EXERCISE OBJECTIVE:
Please restate the lines shown below exactly, every one of them.

DATASET RECORDS:
....
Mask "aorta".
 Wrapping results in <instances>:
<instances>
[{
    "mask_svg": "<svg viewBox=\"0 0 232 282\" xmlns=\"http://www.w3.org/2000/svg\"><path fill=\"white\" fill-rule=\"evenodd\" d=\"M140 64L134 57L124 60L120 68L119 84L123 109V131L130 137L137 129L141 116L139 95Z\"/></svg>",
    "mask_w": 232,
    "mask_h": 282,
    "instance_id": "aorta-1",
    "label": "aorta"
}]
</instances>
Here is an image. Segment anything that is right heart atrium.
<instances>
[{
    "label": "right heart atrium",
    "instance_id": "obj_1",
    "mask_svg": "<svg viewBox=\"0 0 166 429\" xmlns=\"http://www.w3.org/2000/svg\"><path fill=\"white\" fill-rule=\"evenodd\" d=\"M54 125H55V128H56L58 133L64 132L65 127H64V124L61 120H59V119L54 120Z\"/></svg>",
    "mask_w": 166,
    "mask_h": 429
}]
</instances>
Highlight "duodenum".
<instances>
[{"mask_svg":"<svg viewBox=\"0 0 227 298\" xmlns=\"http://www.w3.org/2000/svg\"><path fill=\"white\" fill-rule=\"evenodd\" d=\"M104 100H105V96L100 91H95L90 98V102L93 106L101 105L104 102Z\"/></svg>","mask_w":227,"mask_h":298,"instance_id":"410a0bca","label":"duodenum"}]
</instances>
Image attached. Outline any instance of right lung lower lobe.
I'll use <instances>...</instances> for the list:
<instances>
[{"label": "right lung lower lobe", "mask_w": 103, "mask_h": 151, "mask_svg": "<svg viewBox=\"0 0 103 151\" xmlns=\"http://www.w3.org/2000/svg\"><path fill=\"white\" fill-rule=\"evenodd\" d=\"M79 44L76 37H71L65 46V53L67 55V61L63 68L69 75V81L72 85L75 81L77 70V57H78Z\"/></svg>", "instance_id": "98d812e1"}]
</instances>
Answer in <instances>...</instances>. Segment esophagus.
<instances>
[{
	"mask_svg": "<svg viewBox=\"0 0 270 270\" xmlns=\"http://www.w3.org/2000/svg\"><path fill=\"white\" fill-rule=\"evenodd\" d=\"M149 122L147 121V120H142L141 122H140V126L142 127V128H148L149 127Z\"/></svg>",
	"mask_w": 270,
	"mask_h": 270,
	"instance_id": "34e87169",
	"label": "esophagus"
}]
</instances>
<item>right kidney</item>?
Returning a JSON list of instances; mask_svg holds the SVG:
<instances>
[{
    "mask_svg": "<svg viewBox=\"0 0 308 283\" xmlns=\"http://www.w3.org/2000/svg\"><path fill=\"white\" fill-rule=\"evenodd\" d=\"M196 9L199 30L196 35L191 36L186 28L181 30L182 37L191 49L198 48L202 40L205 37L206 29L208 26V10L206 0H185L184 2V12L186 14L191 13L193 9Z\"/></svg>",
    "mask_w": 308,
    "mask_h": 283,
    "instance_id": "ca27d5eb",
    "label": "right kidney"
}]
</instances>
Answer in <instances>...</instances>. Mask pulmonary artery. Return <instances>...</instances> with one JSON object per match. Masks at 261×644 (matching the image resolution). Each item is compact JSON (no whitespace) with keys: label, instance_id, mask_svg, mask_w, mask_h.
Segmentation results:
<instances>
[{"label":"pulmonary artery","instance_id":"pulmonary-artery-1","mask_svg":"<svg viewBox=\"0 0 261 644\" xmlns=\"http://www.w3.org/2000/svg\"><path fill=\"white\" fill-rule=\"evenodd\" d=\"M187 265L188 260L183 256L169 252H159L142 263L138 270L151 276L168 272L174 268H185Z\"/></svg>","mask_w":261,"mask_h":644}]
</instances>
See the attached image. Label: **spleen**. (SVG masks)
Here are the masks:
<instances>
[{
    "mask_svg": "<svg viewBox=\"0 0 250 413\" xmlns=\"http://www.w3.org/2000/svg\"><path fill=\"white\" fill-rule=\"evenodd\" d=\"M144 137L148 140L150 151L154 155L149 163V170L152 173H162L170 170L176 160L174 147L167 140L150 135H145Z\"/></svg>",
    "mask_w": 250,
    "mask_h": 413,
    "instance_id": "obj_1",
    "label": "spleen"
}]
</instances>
....
EXERCISE RESULT:
Mask "aorta".
 Wrapping results in <instances>:
<instances>
[{
    "mask_svg": "<svg viewBox=\"0 0 232 282\" xmlns=\"http://www.w3.org/2000/svg\"><path fill=\"white\" fill-rule=\"evenodd\" d=\"M140 64L134 57L124 60L120 68L119 84L123 109V131L130 137L137 129L141 116L139 95Z\"/></svg>",
    "mask_w": 232,
    "mask_h": 282,
    "instance_id": "aorta-1",
    "label": "aorta"
}]
</instances>
Here is an image. Segment anything that is right heart atrium.
<instances>
[{
    "label": "right heart atrium",
    "instance_id": "obj_1",
    "mask_svg": "<svg viewBox=\"0 0 166 429\" xmlns=\"http://www.w3.org/2000/svg\"><path fill=\"white\" fill-rule=\"evenodd\" d=\"M54 125H55V128H56L58 133L64 132L65 127H64V124L61 120H59V119L54 120Z\"/></svg>",
    "mask_w": 166,
    "mask_h": 429
}]
</instances>
Highlight "duodenum".
<instances>
[{"mask_svg":"<svg viewBox=\"0 0 227 298\" xmlns=\"http://www.w3.org/2000/svg\"><path fill=\"white\" fill-rule=\"evenodd\" d=\"M104 100H105V96L100 91H95L90 98V102L93 106L101 105L104 102Z\"/></svg>","mask_w":227,"mask_h":298,"instance_id":"410a0bca","label":"duodenum"}]
</instances>
Image attached. Outline any instance of right lung lower lobe.
I'll use <instances>...</instances> for the list:
<instances>
[{"label": "right lung lower lobe", "mask_w": 103, "mask_h": 151, "mask_svg": "<svg viewBox=\"0 0 103 151\" xmlns=\"http://www.w3.org/2000/svg\"><path fill=\"white\" fill-rule=\"evenodd\" d=\"M79 44L76 37H71L65 46V53L67 55V61L63 68L69 75V81L72 85L75 81L77 70V57H78Z\"/></svg>", "instance_id": "98d812e1"}]
</instances>
Answer in <instances>...</instances>. Segment esophagus.
<instances>
[{
	"mask_svg": "<svg viewBox=\"0 0 270 270\" xmlns=\"http://www.w3.org/2000/svg\"><path fill=\"white\" fill-rule=\"evenodd\" d=\"M149 122L147 121V120H142L141 122H140V126L142 127V128H148L149 127Z\"/></svg>",
	"mask_w": 270,
	"mask_h": 270,
	"instance_id": "34e87169",
	"label": "esophagus"
}]
</instances>
<item>right kidney</item>?
Returning a JSON list of instances; mask_svg holds the SVG:
<instances>
[{
    "mask_svg": "<svg viewBox=\"0 0 308 283\" xmlns=\"http://www.w3.org/2000/svg\"><path fill=\"white\" fill-rule=\"evenodd\" d=\"M196 9L199 30L196 35L191 36L186 28L181 30L182 37L191 49L198 48L202 40L205 37L206 29L208 26V10L206 0H185L184 2V12L186 14L191 13L193 9Z\"/></svg>",
    "mask_w": 308,
    "mask_h": 283,
    "instance_id": "ca27d5eb",
    "label": "right kidney"
}]
</instances>
Answer in <instances>...</instances>. Mask pulmonary artery. Return <instances>...</instances> with one JSON object per match. Masks at 261×644 (matching the image resolution). Each item is compact JSON (no whitespace) with keys: label, instance_id, mask_svg, mask_w, mask_h.
Segmentation results:
<instances>
[{"label":"pulmonary artery","instance_id":"pulmonary-artery-1","mask_svg":"<svg viewBox=\"0 0 261 644\" xmlns=\"http://www.w3.org/2000/svg\"><path fill=\"white\" fill-rule=\"evenodd\" d=\"M187 265L188 260L183 256L169 252H159L142 263L138 270L151 276L168 272L174 268H185Z\"/></svg>","mask_w":261,"mask_h":644}]
</instances>
See the attached image. Label: **spleen**. (SVG masks)
Here are the masks:
<instances>
[{
    "mask_svg": "<svg viewBox=\"0 0 250 413\" xmlns=\"http://www.w3.org/2000/svg\"><path fill=\"white\" fill-rule=\"evenodd\" d=\"M144 137L148 140L150 151L154 155L149 163V170L152 173H162L170 170L176 160L174 147L167 140L150 135H145Z\"/></svg>",
    "mask_w": 250,
    "mask_h": 413,
    "instance_id": "obj_1",
    "label": "spleen"
}]
</instances>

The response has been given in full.